Input File Formats:- The FASTA file format is the same format used in PA#1. For this assignment you can assume that there is only one string in the file. But that string can be spread over multiple (contiguous) lines in the input FASTA file.
- For the input alphabet, specify a file with all the symbols in a single line delimited by space. For coding convenience, you can assume the contents of this file to be case sensitive. For example, if you specify {A,C,G,T}in the alphabet file, you can safely assume that the input file has its sequence written in uppercase. Conversely, if you find a lowercase letter somewhere in the input sequence then you could exit with an error.
Test inputs:
Covid-19 Inputs: (source: NCBI Virus database)

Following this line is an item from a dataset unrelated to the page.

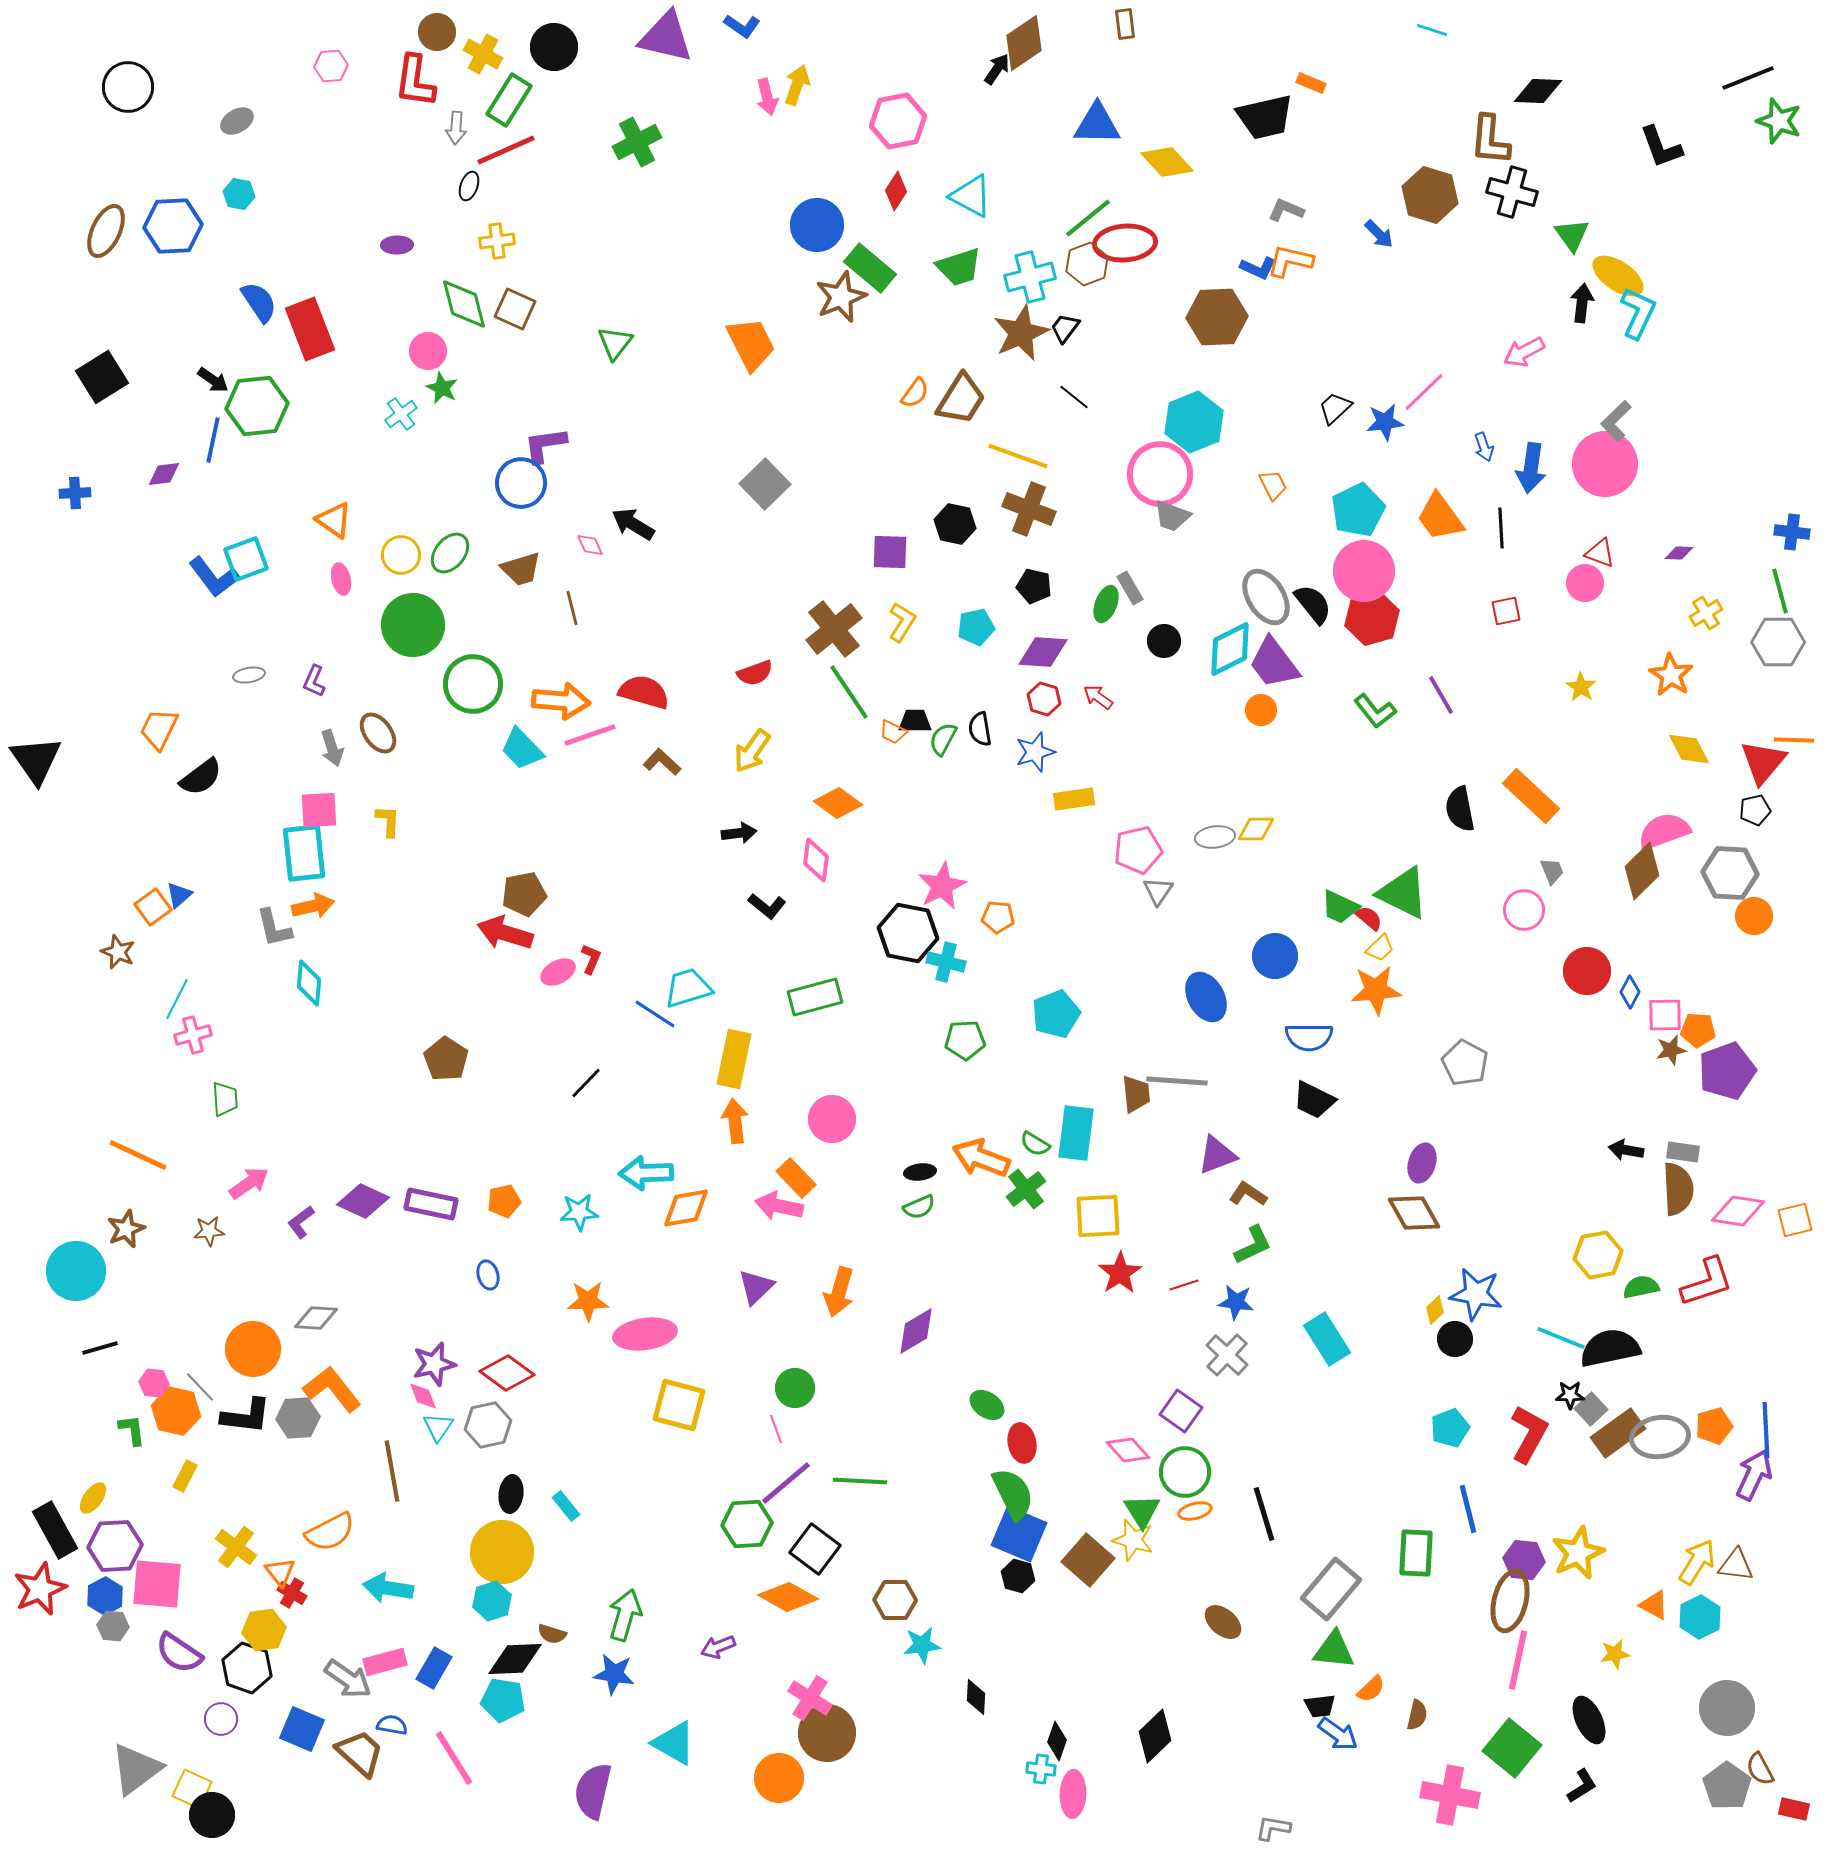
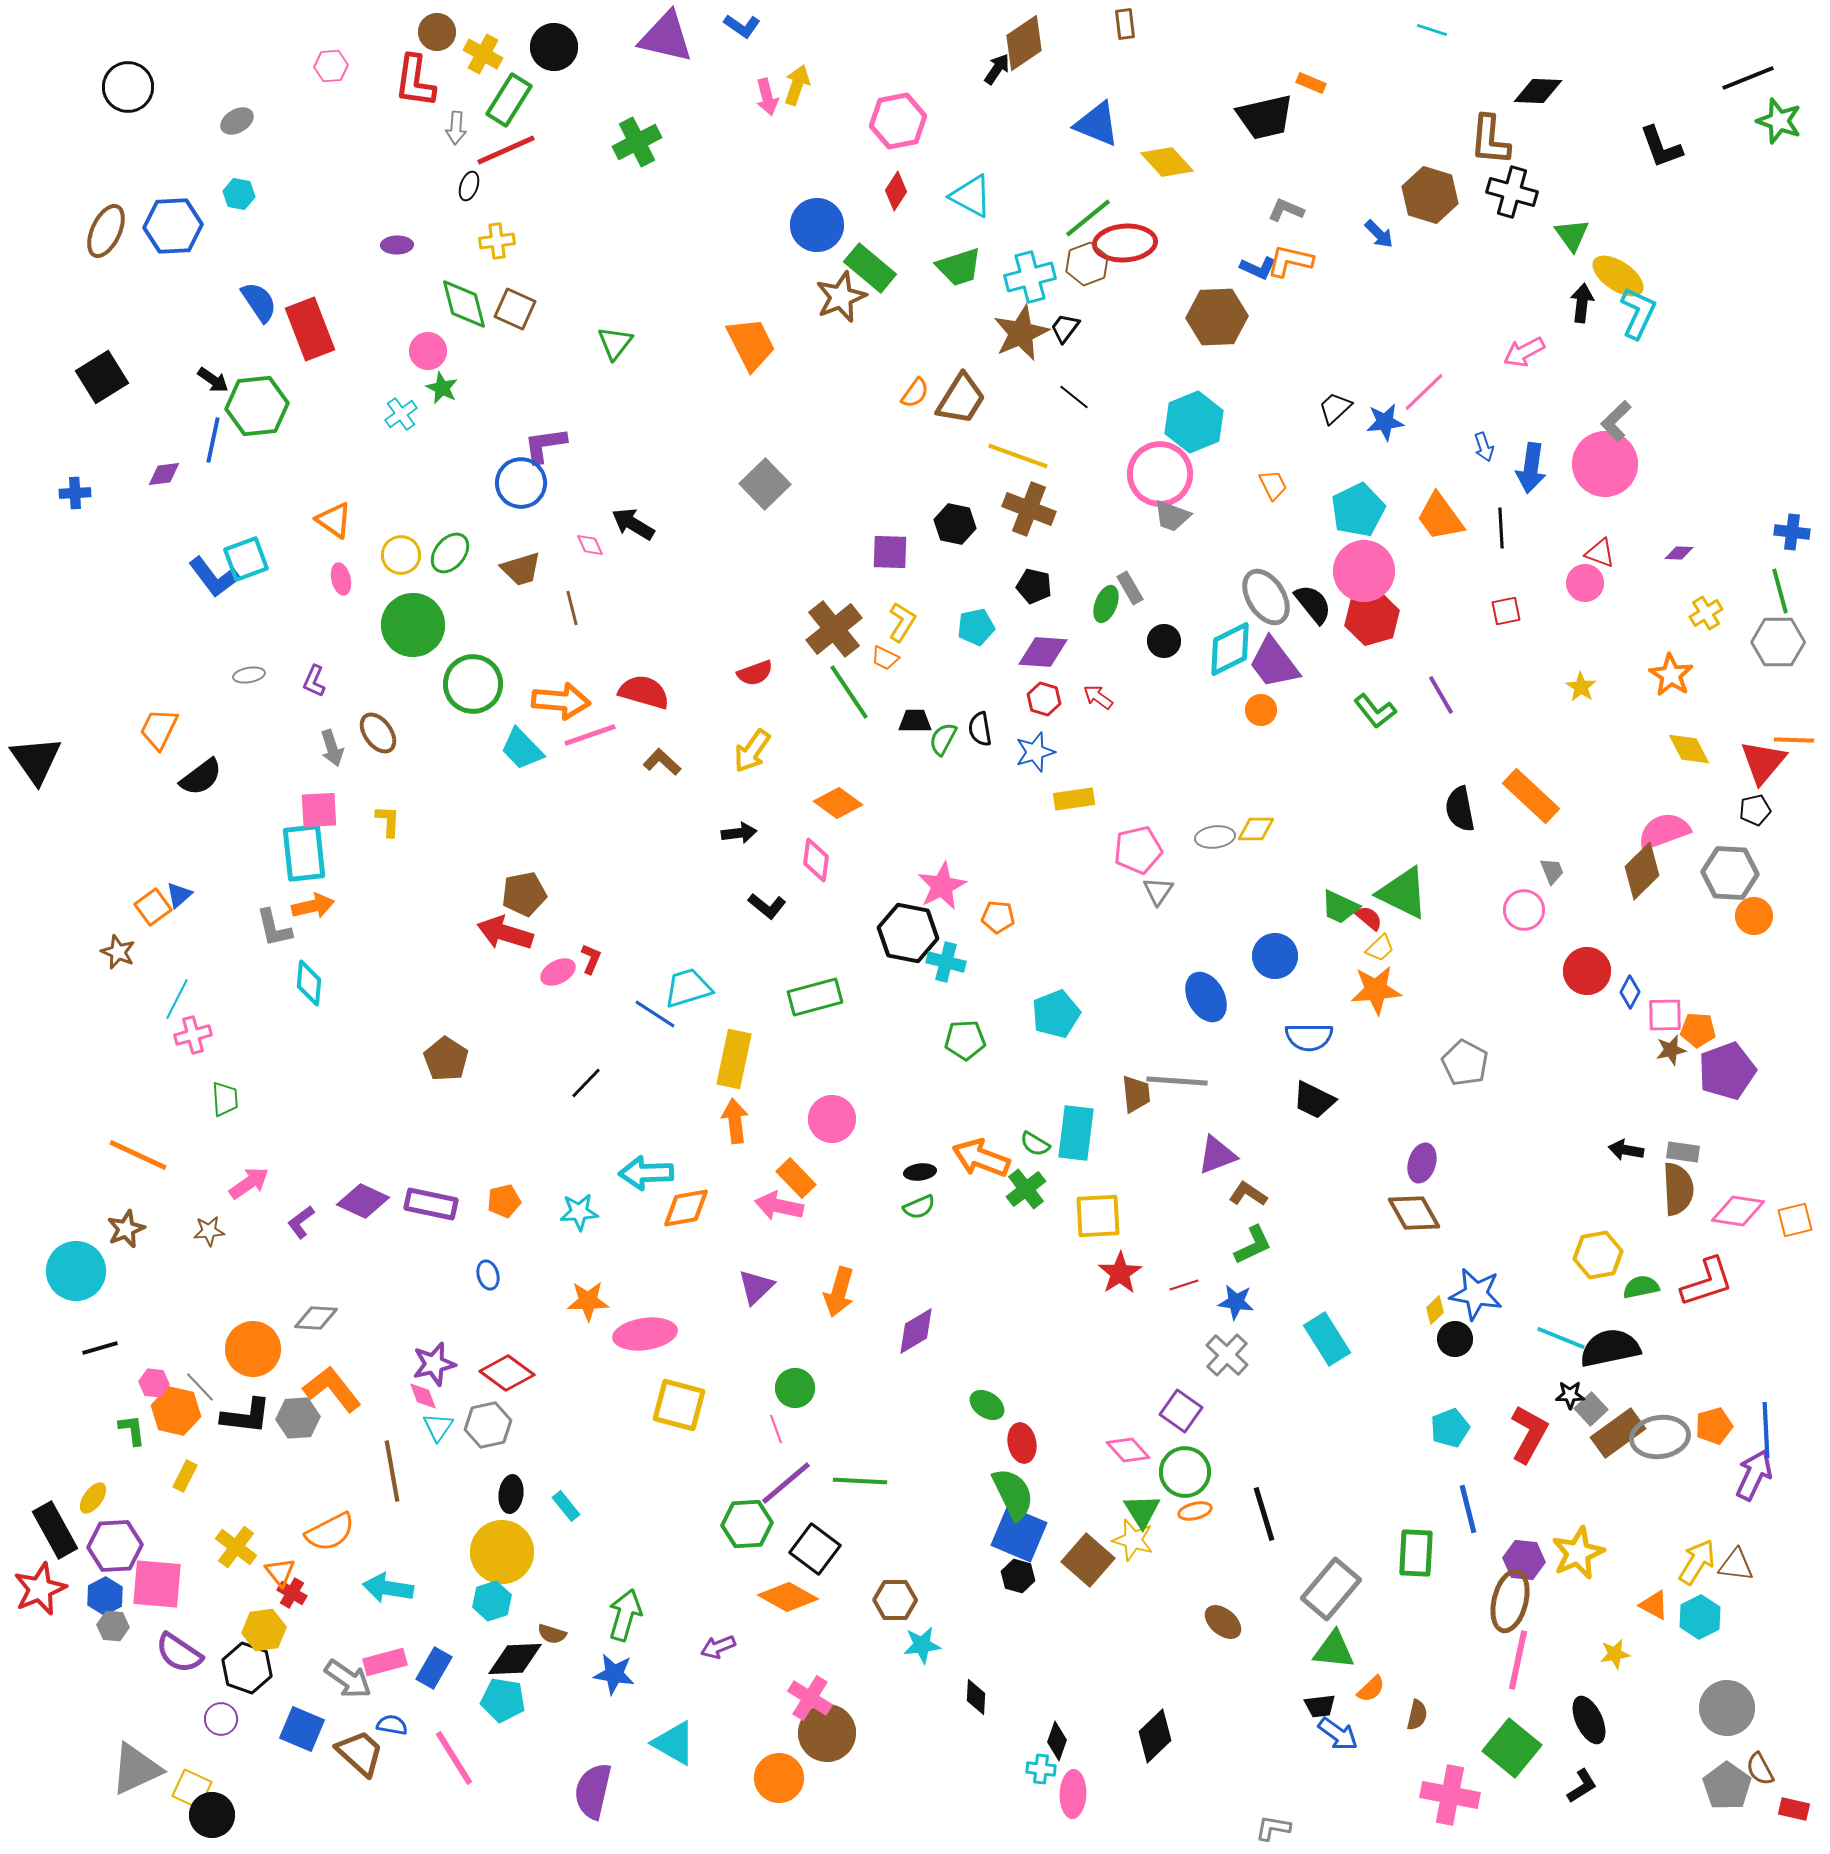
blue triangle at (1097, 124): rotated 21 degrees clockwise
orange trapezoid at (893, 732): moved 8 px left, 74 px up
gray triangle at (136, 1769): rotated 12 degrees clockwise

String ID | Strain name | Input sequence file | Sequence length (in bp) |
1 | COVID-19 China | FASTA | 29,903 |
2 | COVID-19 USA | FASTA | 29,882 |
3 | COVID-19 Australia | FASTA | 29,893 |
4 | COVID-19 India | FASTA | 29,854 |
5 | COVID-19 Brazil | FASTA | 29,876 |
6 | SARS_2013 | FASTA | 29,644 |
7 | SARS_2017 | FASTA | 29,727 |
8 | MERS_2012_Saudi | FASTA | 30,056 |
9 | MERS_2014_Saudi | FASTA | 30,123 |
10 | MERS_2014_USA | FASTA | 30,123 |
Report:
In a separate Word or PDF document, report the following:
CHECKLIST FOR SUBMISSION:
___ Cover sheet
___ Source code
___ A helpful readme file saying how to compile and run the code
___ Output file for fingerprint information.
___ Report (Word or PDF)
___ All the above zipped into an archive folder that follows the naming convention mentioned above in the instructions.